The second point he makes has something in store for research librarians:
2. Flickr is more editorially controlled than Fotolog. The folks who run Flickr subtly and indirectly discourage poor quality photo contributions. Yes, upload your photos, but make them good. And the community reinforces that constraint to the point where it might seem restricting to some. Fotolog doesn't celebrate excellence like that...it's more about the social aspect than the photos.In other words, not all communities are equal. As academic libraries, we cannot and should not aim to build communities of maximum size. This is where our long tradition of quality over quantity comes in. If that means, for example citeulike won't be as popular as del.icio.us, so be it. They can both exist.
(on a sidenote, flickr has some serious i18n work to do if their marketshare is so low outside the comfortable-with-english world)
Related to this: social networks need traction from an active community to flourish. They need numbers. That's why I think the use of del.icio.us for the Avian Influenza Resources-page from Umich's health library is perfect.

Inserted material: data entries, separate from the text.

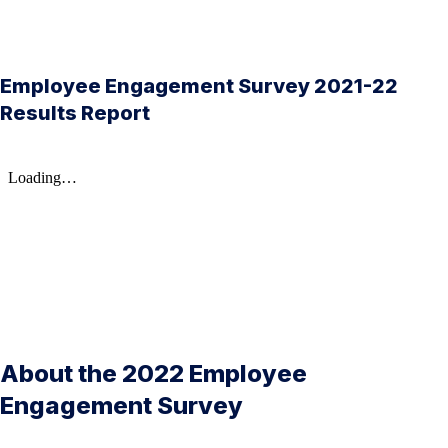
Employee Engagement Survey 2021-22
Results Report
About the 2022 Employee
Engagement Survey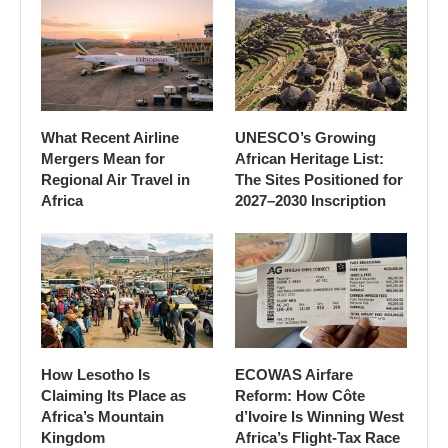
What Recent Airline
UNESCO’s Growing
Mergers Mean for
African Heritage List:
Regional Air Travel in
The Sites Positioned for
Africa
2027–2030 Inscription
How Lesotho Is
ECOWAS Airfare
Claiming Its Place as
Reform: How Côte
Africa’s Mountain
d’Ivoire Is Winning West
Kingdom
Africa’s Flight-Tax Race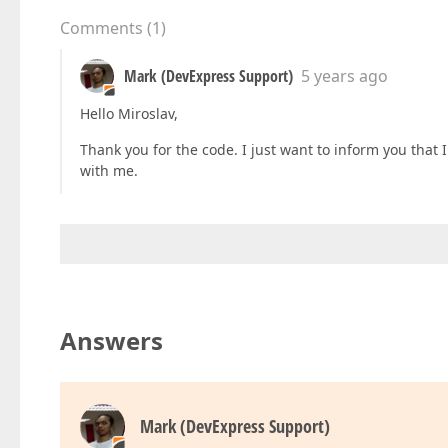
          .Items
(item =>

Comments
(
1
)
          {

            item.AddSimpleFor
(m => m.Parameter
            .Editor
(e => e.TextBox
()
Mark (DevExpress Support)
5 years ago
            .StylingMode
(EditorStylingMode.Out
Hello Miroslav,
            item.AddSimpleFor
(m => m.Parameter
          .Editor
(e => e.SelectBox
()
.DataSourc
Thank you for the code. I just want to inform you that 
              .ID
(
"parameter-type-selector"
)
with me.
              .DeferRendering
(
false
)
              .ValueExpr
(
"Value"
)
              .DisplayExpr
(
"Text"
)
              .StylingMode
(EditorStylingMode.O
            item.AddSimpleFor
(m => m.Note)
          .Editor
(e => e.TextBox
()
          .StylingMode
(EditorStylingMode.Outli
Answers
            item.AddSimpleFor
(m => m.IsSeeded)
          .Editor
(e => e.CheckBox
()
.Value
(
fals
          })
)
Mark (DevExpress Support)
}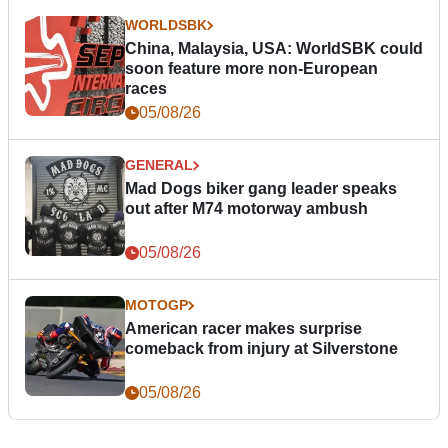
WORLDSBK
China, Malaysia, USA: WorldSBK could
soon feature more non-European
races
05/08/26
GENERAL
Mad Dogs biker gang leader speaks
out after M74 motorway ambush
05/08/26
MOTOGP
American racer makes surprise
comeback from injury at Silverstone
05/08/26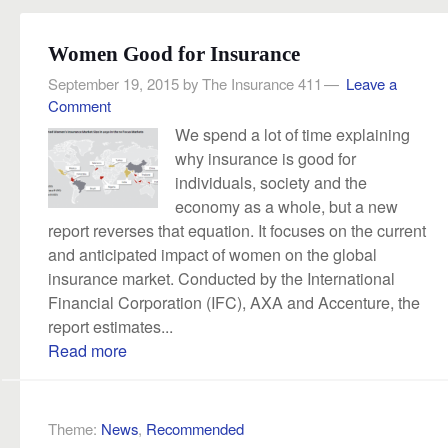
Women Good for Insurance
September 19, 2015
by
The Insurance 411
Leave a
Comment
We spend a lot of time explaining
why insurance is good for
individuals, society and the
economy as a whole, but a new
report reverses that equation. It focuses on the current
and anticipated impact of women on the global
insurance market. Conducted by the International
Financial Corporation (IFC), AXA and Accenture, the
report estimates...
Read more
Theme:
News
,
Recommended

For everyone: the library, they didn't need to build something themselves; the users of the library, who gained a good resource; and the wider community of del.icio.us users interested in the topic, since the work the librarians did helps improve the general body of information in the whole system. I have much respect for my colleagus who built the brand new HvA web resources site, but it's no match.
As libraries, we cannot compete. We shouldn't. On the contrary, we should embrace cooperation, as we should embrace change.